Statement of cash flows reports cash receipts, cash payments,
and net changes in cash resulting from operating,
investing, and financing activities of an enterprise
during a period, in a format that reconcile the
beginning and ending cash balances.
The
primary purpose of Statement of cash flows is
to provide information about an entity's cash
receipts and cash payments during a period. A
secondary objective is to provide information on a
cash basis about its operating, investing and
financing activities.
Usefulness of the
Statement of Cash Flows:
The
information in a statement of cash flows should help
investors, creditors, and others assess the
following:
Future Cash Flows:
A
primary objective of financial reporting is to
provide information that makes it possible to
predict the amounts, timing, and uncertainty of
future cash flows. By examining relationship between
items such as sales and net cash flow from operating
activities, or net cash flow from operating
activities and increase or decrease in cash, it is
possible to make better predictions of the amounts,
timings, and uncertainty of future cash flows than
is possible using accrual basis data.
Ability to Pay of Dividend and Meet
Obligations:
If a
company does not have adequate cash, employees
cannot be paid, debts cannot be settled, dividends
cannot be paid, and equipment cannot be acquired. A
statement of cash flows indicates how cash is used
and where it comes from. Employees, creditors,
stockholders and customers should be particularly
interested in this settlement, because it alone
shows the flows of cash in a business.
Difference between Net Income and
Net Cash Flows from Operating Activities:
The
net income number is important, because it provides
information on the success or failure of a business
enterprise from one period to another. But some
people are critical of accrual basis net income
because estimates must be made to arrive at it. As a
result, the reliability of the number is often
challenged. Such is not the case with cash. Thus
readers of the financial statements benefit from
knowing the reason for the difference between net
income and net cash flow from operating activities.
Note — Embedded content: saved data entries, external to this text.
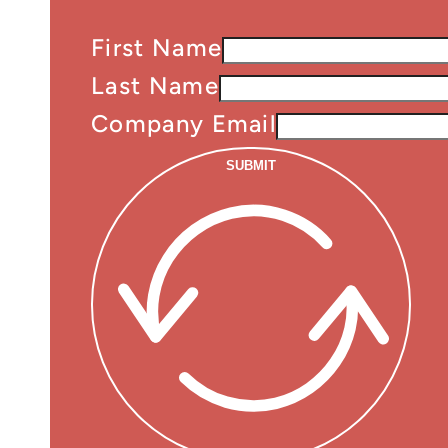
First Name
Last Name
Company Email
SUBMIT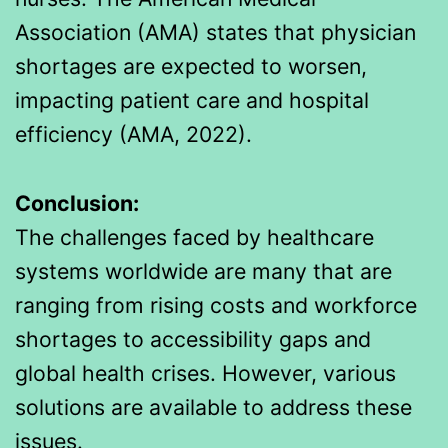
Association (AMA) states that physician
shortages are expected to worsen,
impacting patient care and hospital
efficiency (AMA, 2022).
Conclusion:
The challenges faced by healthcare
systems worldwide are many that are
ranging from rising costs and workforce
shortages to accessibility gaps and
global health crises. However, various
solutions are available to address these
issues.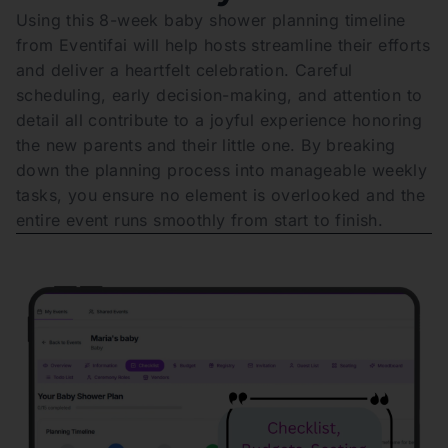
Using this 8-week baby shower planning timeline
from Eventifai will help hosts streamline their efforts
and deliver a heartfelt celebration. Careful
scheduling, early decision-making, and attention to
detail all contribute to a joyful experience honoring
the new parents and their little one. By breaking
down the planning process into manageable weekly
tasks, you ensure no element is overlooked and the
entire event runs smoothly from start to finish.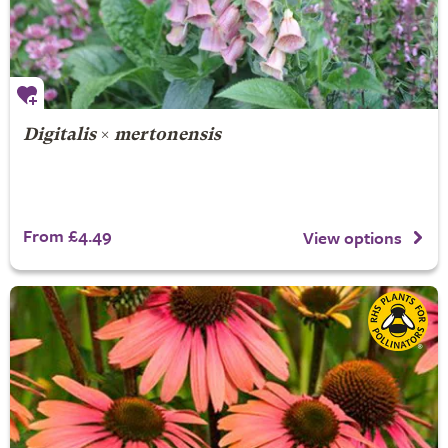
Digitalis
×
mertonensis
From £4.49
View options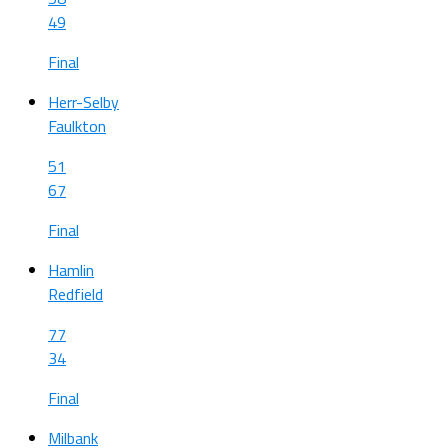
49
Final
Herr-Selby
Faulkton
51
67
Final
Hamlin
Redfield
77
34
Final
Milbank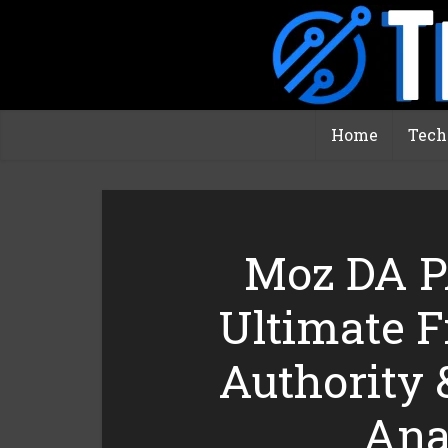
Home
Tech
Moz DA P
Ultimate 
Authority 
Ana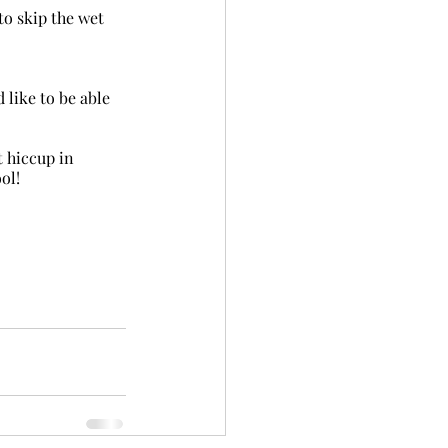
 hiccup in 
ol!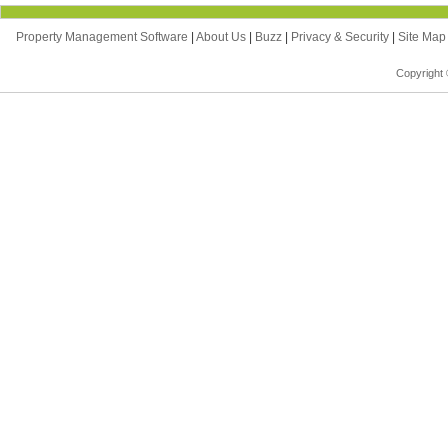
Property Management Software
|
About Us
|
Buzz
|
Privacy & Security
|
Site Ma
Copyright 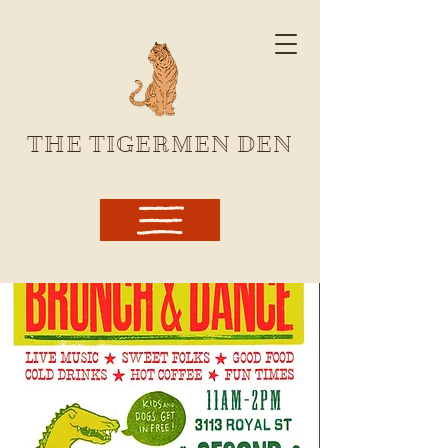
THE TIGERMEN DEN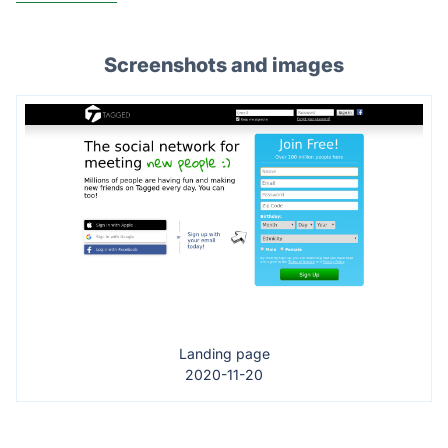
Screenshots and images
Landing page
2020-11-20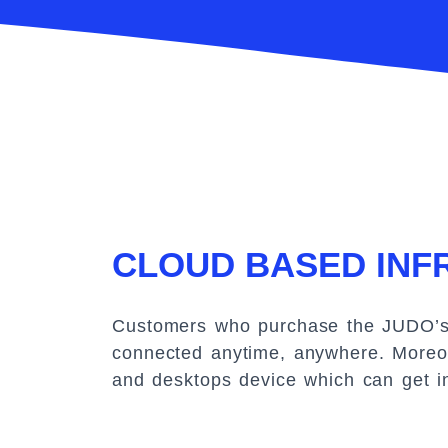
CLOUD BASED IN
Customers who purchase the JUDO’s p
connected anytime, anywhere. Moreov
and desktops device which can get i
Then they can assess for themselves the reliability
of the income.
Non-cash Financial and Investing
Transactions:
By
examining the company's investing activities
(purchase and sales of assets other than its
products) and its financing transactions (borrowings
and repayments of borrowings, investments by owners
and distribution to owners), a financial statement
reader can better understand why assets and
liabilities increased or decreased during the
period. For example, the following questions might
be answered:
-
How did cash increase when there was a net loss
for the period?
-
How were the proceeds of the bon issue used?
-
How was the expansion in plant and equipment
financed?
-
Why were dividends not increased?
-
How was the retirement of debt accomplished?
-
How much money was borrowed during the year?
-
Is
cash flow greater or less than net income?